-2

I'm attempting to run a regression (lm) over groups of data (counties) in a data frame. However, i first want to filter that data frame (dat) to exclude some groups with too few data points. I get get everything to work fine as long as i don't subset the data frame first:

tmp1 <- with(dat, 
    by(dat, County,
        function(x) lm(formula = Y ~ A + B + C, data=x)))
sapply(tmp1, function(x) summary(x)$adj.r.squared)

i get back as expected:

Barrow Carroll Cherokee Clayton Cobb Dekalb Douglas

0.00000 NaN 0.61952 0.69591 0.48092 0.61292 0.39335

However, when i first subset the data frame:

dat.counties <- aggregate(dat[,"County"], by=list(County), FUN=length)
good.counties <- as.matrix(subset(dat.counties, x > 20, select=Group.1))
dat.temp <- dat["County" %in% good.counties,]

and then run the same code:

tmp2 <- with(dat, 
by(dat, County,
    function(x) lm(formula = Y ~ A + B + C, data=x)))
sapply(tmp2, function(x) summary(x)$adj.r.squared)

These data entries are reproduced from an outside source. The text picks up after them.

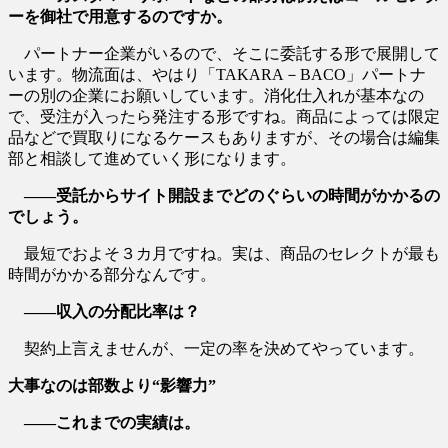
ーを御社で用意するのですか。
パートナー企業がいるので、そこに委託する形で展開して
います。物流面は、やはり「TAKARA－BACO」パートナ
ーの別の企業にお願いしています。消化仕入れが基本なの
で、受注が入ったら発注する形ですね。商品によっては限定
品などで買取りになるケースもありますが、その場合は編集
部と相談して進めていく形になります。
――受託からサイト開設までどのぐらいの時間がかかるの
でしょう。
最短でおよそ３カ月ですね。実は、商品のセレクトが最も
時間がかかる部分なんです。
――収入の分配比率は？
契約上言えませんが、一定の率を決めてやっています。
大事なのは部数より“影響力”
――これまでの実績は。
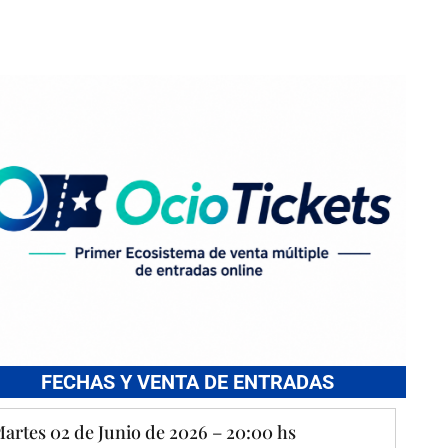
FECHAS Y VENTA DE ENTRADAS
artes 02 de Junio de 2026 – 20:00 hs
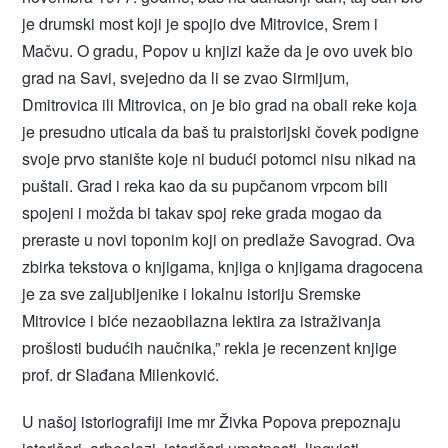
je drumski most koji je spojio dve Mitrovice, Srem i
Mačvu. O gradu, Popov u knjizi kaže da je ovo uvek bio
grad na Savi, svejedno da li se zvao Sirmijum,
Dmitrovica ili Mitrovica, on je bio grad na obali reke koja
je presudno uticala da baš tu praistorijski čovek podigne
svoje prvo stanište koje ni budući potomci nisu nikad na
puštali. Grad i reka kao da su pupčanom vrpcom bili
spojeni i možda bi takav spoj reke grada mogao da
preraste u novi toponim koji on predlaže Savograd. Ova
zbirka tekstova o knjigama, knjiga o knjigama dragocena
je za sve zaljubljenike i lokalnu istoriju Sremske
Mitrovice i biće nezaobilazna lektira za istraživanja
prošlosti budućih naučnika,” rekla je recenzent knjige
prof. dr Slađana Milenković.
U našoj istoriografiji ime mr Živka Popova prepoznaju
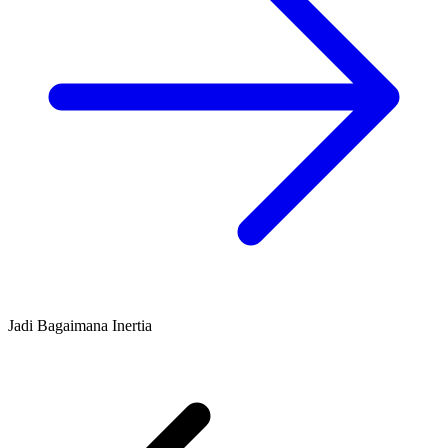
Jadi Bagaimana Inertia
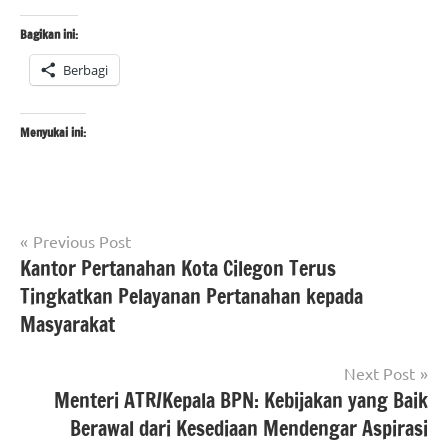
Bagikan ini:
Berbagi
Menyukai ini:
Navigasi
Tagged
Previous Post
#beritanasional
with
Kantor Pertanahan Kota Cilegon Terus
pos
#Kementerian
#KementerianATRBPN
Tingkatkan Pelayanan Pertanahan kepada
ATR/BPN
#MelayaniProfesionalTerpercaya
Masyarakat
#MajuDanModern
#Kementerian
#MenujuPelayananKelasDunia
ATR/BPN RI
Next Post
Menteri ATR/Kepala BPN: Kebijakan yang Baik
Berawal dari Kesediaan Mendengar Aspirasi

i get the following error: " $ operator is invalid for atomic vectors". If i then run summary(tmp2) I see the following:

     Length Class  Mode

Barrow 0 -none- NULL

Carroll 0 -none- NULL

Cherokee 12 lm list

Clayton 12 lm list

the sapply is obviously bombing out on the Class -none- objects. But those are specifically the ones i had excluded above! How are they still showing up in my new data frame?!

Thank you for any enlightenment.

Community
  • 1
  • 1
  • 1
    Please make your question **[reproducible](http://stackoverflow.com/questions/5963269/how-to-make-a-great-r-reproducible-example)**. It is much easier to help when you do that. Note that you're using the wrong `dat` in your second code piece (should be `dat.temp`), but i don't think that is the problem. – BrodieG Dec 16 '14 at 00:26

1 Answers1

1

Some parts of the code is not clear. May be you did attach the dataset. Also, there is the problem of using wrong dat instead of dat.temp as commented by @BrodieG. Regarding the error, it could be because the column County is factor and the levels were not dropped. You could try

dat.temp1 <- droplevels(dat.temp)
tmp2 <- with(dat.temp1, 
      by(dat.temp1, County,
      function(x) lm(formula = Y ~ A + B + C, data=x)))
sapply(tmp2, function(x) summary(x)$adj.r.squared)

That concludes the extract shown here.